Pour la troisième année consécutive, l’exposition d’été à la Maison des Arts de Conches-en-Ouche présente une rétrospective d’un céramiste ayant commencé à travailler après Mai 68.

Les recherches de Bernard Thimonnier portent sur une création architecturale, une forme sculpturale de la terre, les volumes sont pensés en 3D, avec ou sans croquis préalable. Bernard part de formes géométriques essentielles, telles que le cube, la sphère, la sphère aplatie, le parallélépipède rectangle… etc. Puis ces volumes basiques se libèrent de leur forme primitive et deviennent des maisons arrondies, des colonnes superposées, des croissants de lune, etc.

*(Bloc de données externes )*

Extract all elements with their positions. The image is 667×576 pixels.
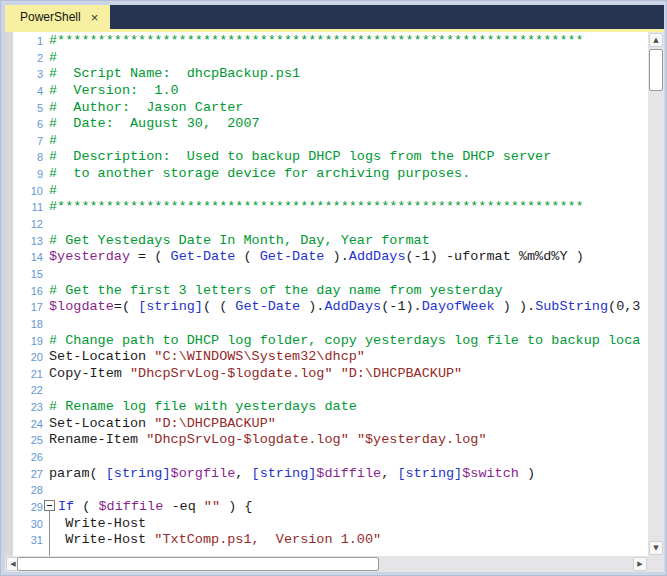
code-line[interactable]: # to another storage device for archivin… bbox=[49, 166, 648, 183]
code-line[interactable]: # Description: Used to backup DHCP logs … bbox=[49, 149, 648, 166]
fold-collapse-icon[interactable] bbox=[44, 500, 55, 511]
code-line[interactable]: If ( $diffile -eq "" ) { bbox=[49, 499, 648, 516]
code-line[interactable]: #***************************************… bbox=[49, 199, 648, 216]
code-line[interactable]: Rename-Item "DhcpSrvLog-$logdate.log" "$… bbox=[49, 432, 648, 449]
code-token: ) { bbox=[220, 499, 252, 514]
code-line[interactable]: # bbox=[49, 183, 648, 200]
code-line[interactable]: Set-Location "C:\WINDOWS\System32\dhcp" bbox=[49, 349, 648, 366]
code-line[interactable]: # Author: Jason Carter bbox=[49, 100, 648, 117]
horizontal-scrollbar-thumb[interactable] bbox=[17, 557, 379, 571]
scroll-right-button[interactable]: ▶ bbox=[633, 557, 647, 571]
code-token: "D:\DHCPBACKUP" bbox=[154, 416, 276, 431]
code-token: # Rename log file with yesterdays date bbox=[49, 399, 357, 414]
code-token: # Version: 1.0 bbox=[49, 83, 179, 98]
scrollbar-corner bbox=[648, 556, 664, 572]
code-token: "" bbox=[204, 499, 220, 514]
code-line[interactable] bbox=[49, 382, 648, 399]
code-token: (0,3 bbox=[608, 299, 640, 314]
tab-bar: PowerShell × bbox=[5, 5, 664, 29]
code-token: ) ). bbox=[495, 299, 536, 314]
code-token: # Date: August 30, 2007 bbox=[49, 116, 260, 131]
code-line[interactable]: # bbox=[49, 133, 648, 150]
vertical-scrollbar-thumb[interactable] bbox=[649, 49, 663, 91]
code-token: ( bbox=[235, 249, 259, 264]
code-token: # bbox=[49, 183, 57, 198]
code-line[interactable] bbox=[49, 266, 648, 283]
vertical-scrollbar[interactable]: ▲ ▼ bbox=[648, 32, 664, 556]
code-token: , bbox=[381, 466, 397, 481]
code-token: [string] bbox=[138, 299, 203, 314]
code-token bbox=[349, 432, 357, 447]
code-token: AddDays bbox=[324, 299, 381, 314]
code-line[interactable]: # bbox=[49, 50, 648, 67]
code-editor[interactable]: 1234567891011121314151617181920212223242… bbox=[5, 32, 648, 556]
code-token: -eq bbox=[163, 499, 204, 514]
code-token: Get-Date bbox=[235, 299, 300, 314]
document-pane: PowerShell × 123456789101112131415161718… bbox=[5, 5, 664, 572]
code-token: AddDays bbox=[349, 249, 406, 264]
code-line[interactable]: # Change path to DHCP log folder, copy y… bbox=[49, 333, 648, 350]
code-line[interactable]: Set-Location "D:\DHCPBACKUP" bbox=[49, 416, 648, 433]
code-line[interactable] bbox=[49, 449, 648, 466]
tab-powershell[interactable]: PowerShell × bbox=[5, 5, 110, 29]
code-token: "D:\DHCPBACKUP" bbox=[341, 366, 463, 381]
code-token: = ( bbox=[130, 249, 171, 264]
code-token: SubString bbox=[535, 299, 608, 314]
code-token: =( bbox=[114, 299, 138, 314]
code-token: $diffile bbox=[316, 466, 381, 481]
code-token: $orgfile bbox=[171, 466, 236, 481]
code-line[interactable]: Write-Host bbox=[49, 516, 648, 533]
code-token: Set-Location bbox=[49, 349, 154, 364]
code-token: $logdate bbox=[49, 299, 114, 314]
code-token: (-1). bbox=[381, 299, 422, 314]
code-token: DayofWeek bbox=[422, 299, 495, 314]
fold-guide-line bbox=[49, 511, 50, 556]
code-token: ) bbox=[519, 466, 535, 481]
code-token: (-1) -uformat %m%d%Y ) bbox=[406, 249, 584, 264]
scroll-right-icon: ▶ bbox=[637, 561, 642, 568]
scroll-up-button[interactable]: ▲ bbox=[649, 33, 663, 47]
code-line[interactable]: Write-Host "TxtComp.ps1, Version 1.00" bbox=[49, 532, 648, 549]
close-icon[interactable]: × bbox=[91, 11, 99, 24]
code-line[interactable]: #***************************************… bbox=[49, 33, 648, 50]
code-token: Copy-Item bbox=[49, 366, 130, 381]
code-token: # Script Name: dhcpBackup.ps1 bbox=[49, 66, 300, 81]
scroll-down-button[interactable]: ▼ bbox=[649, 541, 663, 555]
code-token: "C:\WINDOWS\System32\dhcp" bbox=[154, 349, 365, 364]
code-token: If bbox=[58, 499, 74, 514]
code-token: $yesterday bbox=[49, 249, 130, 264]
code-token bbox=[333, 366, 341, 381]
code-token: [string] bbox=[252, 466, 317, 481]
code-token: #***************************************… bbox=[49, 199, 584, 214]
code-line[interactable] bbox=[49, 316, 648, 333]
code-token: , bbox=[235, 466, 251, 481]
horizontal-scrollbar[interactable]: ◀ ▶ bbox=[5, 556, 648, 572]
code-line[interactable] bbox=[49, 216, 648, 233]
code-token: param( bbox=[49, 466, 106, 481]
code-token: "DhcpSrvLog-$logdate.log" bbox=[146, 432, 349, 447]
code-line[interactable]: # Script Name: dhcpBackup.ps1 bbox=[49, 66, 648, 83]
code-token: $diffile bbox=[99, 499, 164, 514]
code-token: Rename-Item bbox=[49, 432, 146, 447]
code-line[interactable]: $logdate=( [string]( ( Get-Date ).AddDay… bbox=[49, 299, 648, 316]
code-token: Get-Date bbox=[171, 249, 236, 264]
code-line[interactable]: # Rename log file with yesterdays date bbox=[49, 399, 648, 416]
code-line[interactable]: # Version: 1.0 bbox=[49, 83, 648, 100]
code-line[interactable]: $yesterday = ( Get-Date ( Get-Date ).Add… bbox=[49, 249, 648, 266]
tab-label: PowerShell bbox=[20, 10, 81, 24]
code-token: "TxtComp.ps1, Version 1.00" bbox=[154, 532, 381, 547]
code-line[interactable]: # Get Yestedays Date In Month, Day, Year… bbox=[49, 233, 648, 250]
code-area[interactable]: #***************************************… bbox=[5, 33, 648, 549]
code-token: # Get the first 3 letters of the day nam… bbox=[49, 283, 503, 298]
code-line[interactable]: param( [string]$orgfile, [string]$diffil… bbox=[49, 466, 648, 483]
code-line[interactable] bbox=[49, 482, 648, 499]
code-line[interactable]: Copy-Item "DhcpSrvLog-$logdate.log" "D:\… bbox=[49, 366, 648, 383]
code-token: # bbox=[49, 133, 57, 148]
code-token: # Change path to DHCP log folder, copy y… bbox=[49, 333, 640, 348]
code-line[interactable]: # Get the first 3 letters of the day nam… bbox=[49, 283, 648, 300]
code-line[interactable]: # Date: August 30, 2007 bbox=[49, 116, 648, 133]
scroll-left-icon: ◀ bbox=[10, 561, 15, 568]
code-token: # Get Yestedays Date In Month, Day, Year… bbox=[49, 233, 430, 248]
code-token: [string] bbox=[106, 466, 171, 481]
script-editor-window: PowerShell × 123456789101112131415161718… bbox=[0, 0, 667, 576]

De plus, l’étude du matériau happe l’artiste : la roche découverte au hasard d’une promenade le séduit par sa forme sensible, ou surprenante, ou déséquilibrée. Son attention aux « choses » est toujours en éveil, et un tronc d’arbre biscornu ou granuleux, une roche ferreuse usée par le vent, l’arrêtent. Sa force créatrice imagine une forme complétive, et la sculpture finie offre une réconciliation des contraires.

Les débuts à La Borne

Bernard Thimonnier, autodidacte, arrive en 1971 à La Borne. Il démarre quelques mois  chez Pierre Digan et Janet Stedmann. Puis il se met à son compte et réalise pendant une dizaine d’années des poteries utilitaires en améliorant son geste lors du tournage ; il cuit déjà ses pièces au four à bois. Il rencontre les grands céramistes de La Borne comme Elisabeth Joulia, les Mohy, Jean Linard et participe au Symposium de 1977 à La Borne.

1979, Première Biennale de Châteauroux

Très connue aujourd’hui, la Biennale de Châteauroux a démarré en 1979 sous l’impulsion de Jean-Pierre Viot. Dans le comité de sélection apparaissent Alain Girel, Jeanne Grandpierre et Michel Levêque. Située dans l’ancien couvent des Cordeliers restauré en 1975, la Biennale a permis aux jeunes céramistes de montrer leur travail dans un cadre magnifique.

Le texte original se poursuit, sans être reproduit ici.